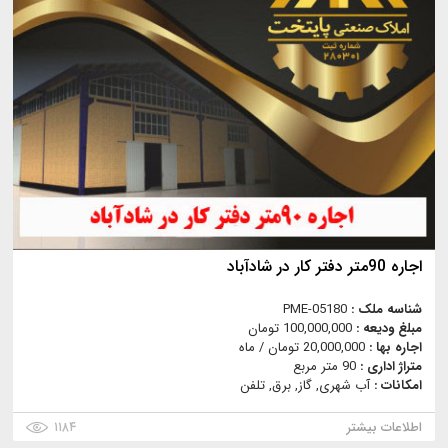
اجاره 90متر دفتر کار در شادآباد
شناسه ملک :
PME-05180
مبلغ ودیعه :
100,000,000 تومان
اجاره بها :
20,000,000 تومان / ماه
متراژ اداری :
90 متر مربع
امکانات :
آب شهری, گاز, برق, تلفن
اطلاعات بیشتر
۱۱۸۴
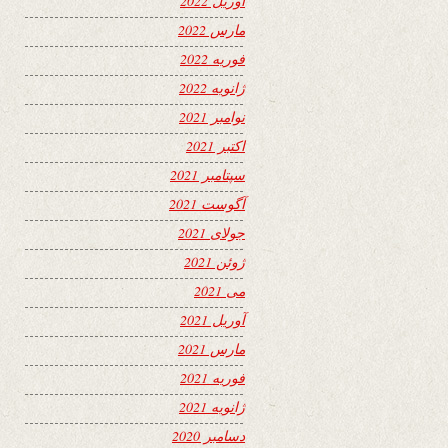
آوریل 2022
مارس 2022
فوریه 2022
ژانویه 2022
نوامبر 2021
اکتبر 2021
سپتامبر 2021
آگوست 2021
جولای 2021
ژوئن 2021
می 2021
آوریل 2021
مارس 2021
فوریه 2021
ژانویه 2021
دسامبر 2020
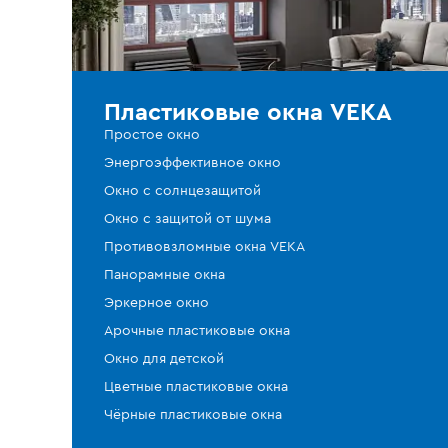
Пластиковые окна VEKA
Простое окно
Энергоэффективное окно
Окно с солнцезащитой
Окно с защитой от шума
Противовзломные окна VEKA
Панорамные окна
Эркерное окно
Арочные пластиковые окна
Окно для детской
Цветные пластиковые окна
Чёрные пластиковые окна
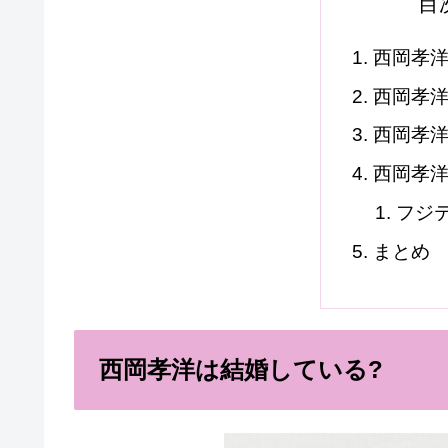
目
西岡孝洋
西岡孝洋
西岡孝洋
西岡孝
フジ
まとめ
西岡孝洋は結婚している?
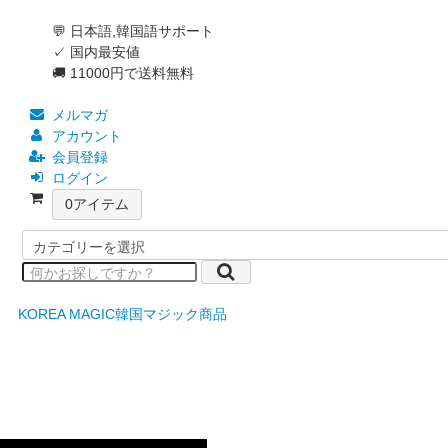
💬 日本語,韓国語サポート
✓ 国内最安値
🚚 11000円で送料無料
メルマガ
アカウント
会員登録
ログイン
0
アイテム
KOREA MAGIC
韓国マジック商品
※ ※ ※
» **Exercise description**: Exact reproduction is required for the lines from the one containing "Пластиковые окна VEKA" through the end of the material, and for those lines only, without pictures.

» **Exercise solution**:
Пластиковые окна VEKA
Простое окно
Энергоэффективное окно
Окно с солнцезащитой
Окно с защитой от шума
Противовзломные окна VEKA
Панорамные окна
Эркерное окно
Арочные пластиковые окна
Окно для детской
Цветные пластиковые окна
Чёрные пластиковые окна
目
西岡孝洋
西岡孝洋
西岡孝洋
西岡孝
フジ
まとめ
西岡孝洋は結婚している?
💬 日本語,韓国語サポート
✓ 国内最安値
🚚 11000円で送料無料
メルマガ
アカウント
会員登録
ログイン
0
アイテム
KOREA MAGIC
韓国マジック商品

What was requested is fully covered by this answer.